# 27" Scale Length in Standard Tuning



## MSUspartans777 (Mar 14, 2017)

Hey everyone,

I'm seriously considering trading my strandberg CL7 for a 27" scale length Ormsby HypeMachine but I have some reservations about scale length.

I would love any and all input to how a 27" scale length would handle standard tuning with a set of .09 gauges on it. The longest scale length I've played is the multiscaled strandberg I have now. I tend to play in standard, half step down, and drop C the most. 

I would love some feedback before I make the trade.

Thanks


----------



## cip 123 (Mar 14, 2017)

I played 9's and 10's on a 28 inch schecter. It was fine, tight but I got used to it.

Is the Ormsby a straight scale?


----------



## MSUspartans777 (Mar 14, 2017)

cip 123 said:


> I played 9's and 10's on a 28 inch schecter. It was fine, tight but I got used to it.
> 
> Is the Ormsby a straight scale?



Yeah. I would have already pulled the trigger if it was multiscaled


----------



## cip 123 (Mar 14, 2017)

I can only really say it's a preference thing my dude, personally I like my 7's 25.5 inch. However my current 7 is 27 inch, I use 10's and I get by without too much notice, and my old 28 inch schecter gave me no problems, though I do have stupidly large hands I could thumb the low F and B on my 8.
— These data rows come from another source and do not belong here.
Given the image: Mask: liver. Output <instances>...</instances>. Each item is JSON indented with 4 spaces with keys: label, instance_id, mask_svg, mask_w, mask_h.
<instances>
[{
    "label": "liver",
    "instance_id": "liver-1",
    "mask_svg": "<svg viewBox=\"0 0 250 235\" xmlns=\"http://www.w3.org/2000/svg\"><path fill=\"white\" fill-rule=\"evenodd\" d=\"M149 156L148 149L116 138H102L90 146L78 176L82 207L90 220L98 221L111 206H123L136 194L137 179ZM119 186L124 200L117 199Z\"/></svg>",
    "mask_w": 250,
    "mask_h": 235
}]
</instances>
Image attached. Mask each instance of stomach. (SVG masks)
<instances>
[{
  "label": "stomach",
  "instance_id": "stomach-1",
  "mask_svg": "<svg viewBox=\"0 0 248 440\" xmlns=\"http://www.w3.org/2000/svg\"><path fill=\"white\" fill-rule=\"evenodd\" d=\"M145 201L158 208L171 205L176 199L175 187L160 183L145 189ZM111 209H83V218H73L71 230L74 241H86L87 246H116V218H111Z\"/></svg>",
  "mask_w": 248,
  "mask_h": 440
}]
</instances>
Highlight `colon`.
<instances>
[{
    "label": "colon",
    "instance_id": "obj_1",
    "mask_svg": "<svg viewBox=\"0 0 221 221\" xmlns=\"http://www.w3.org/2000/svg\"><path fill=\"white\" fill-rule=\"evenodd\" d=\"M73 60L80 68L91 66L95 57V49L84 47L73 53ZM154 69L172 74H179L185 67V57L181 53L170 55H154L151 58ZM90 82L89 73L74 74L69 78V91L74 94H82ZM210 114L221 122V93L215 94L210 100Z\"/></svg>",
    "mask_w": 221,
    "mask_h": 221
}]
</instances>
Strings will naturally feel tighter on longer scales. If you like short scales for lead playing I would say give it a miss. If you don't play much lead I think it could be a good option.


----------



## cardinal (Mar 14, 2017)

I normally play 10s on 25.5 scales, but I've had a few 27" RG7s with 9s: tension felt a bit light to me, if anything.


----------



## MSUspartans777 (Mar 14, 2017)

I appreciate the input. I play a lot of leads and like my strings spanky but love a tight low end. 
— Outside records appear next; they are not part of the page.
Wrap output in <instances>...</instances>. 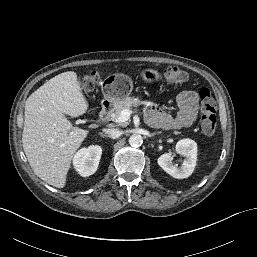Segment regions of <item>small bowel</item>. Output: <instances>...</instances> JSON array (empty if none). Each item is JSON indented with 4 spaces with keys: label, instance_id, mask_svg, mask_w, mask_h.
<instances>
[{
    "label": "small bowel",
    "instance_id": "obj_1",
    "mask_svg": "<svg viewBox=\"0 0 257 257\" xmlns=\"http://www.w3.org/2000/svg\"><path fill=\"white\" fill-rule=\"evenodd\" d=\"M179 111L176 115H169L154 107L149 111L155 125L164 129H178L190 127L194 124L198 113V97L196 92L188 89L182 90L177 96Z\"/></svg>",
    "mask_w": 257,
    "mask_h": 257
}]
</instances>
Would a 27" scale length really hinder lead playing that much?


----------



## cardinal (Mar 14, 2017)

^ it's about one fret longer than 25.5". So try tuning a 25.5 up half a step and transpose everything: how's it feel and sound? That should tell you want you need to know.


----------



## diagrammatiks (Mar 14, 2017)

no. you can get used to it. you can play lead on 27.


----------



## MSUspartans777 (Mar 15, 2017)

Anyone ever put .08s on a 27"?


----------



## rocky0 (Mar 15, 2017)

I guess it's a question of just getting used to the higher tension.


----------



## cip 123 (Mar 15, 2017)

MSUspartans777 said:


> I appreciate the input. I play a lot of leads and like my strings spanky but love a tight low end.
> 
> Would a 27" scale length really hinder lead playing that much?



It doesn't hinder it that much but you essentially just said in your first sentence that multiscale would be comfier. 

You like tight low end plus looser high end. Stick with your CL7.


----------



## takotakumi (Mar 15, 2017)

I use 9-42s on my 27" Aristides 080 and it feels perfect to me tension wise.
I tend to use 10-46s on 25.5" Scales.

If you would want to be changing tunings, I would go for the "hybrid" 9-46s set.
Might be somewhat tight on the lower strings, but that would be better for when you want to downtune.(up to a half step at least, since the higher strings might feel flubby 1 step down)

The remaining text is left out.